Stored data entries
════════

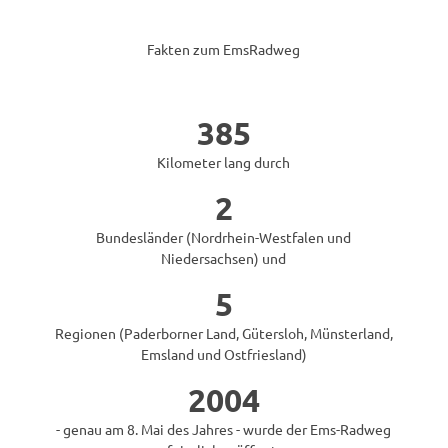
Fakten zum EmsRadweg
385
Kilometer lang durch
2
Bundesländer (Nordrhein-Westfalen und
Niedersachsen) und
5
Regionen (Paderborner Land, Gütersloh, Münsterland,
Emsland und Ostfriesland)
2004
- genau am 8. Mai des Jahres - wurde der Ems-Radweg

════════

Problem to solve: Reproduce the entries above exactly, though not their pictures.

Your response:
Fakten zum EmsRadweg
385
Kilometer lang durch
2
Bundesländer (Nordrhein-Westfalen und
Niedersachsen) und
5
Regionen (Paderborner Land, Gütersloh, Münsterland,
Emsland und Ostfriesland)
2004
- genau am 8. Mai des Jahres - wurde der Ems-Radweg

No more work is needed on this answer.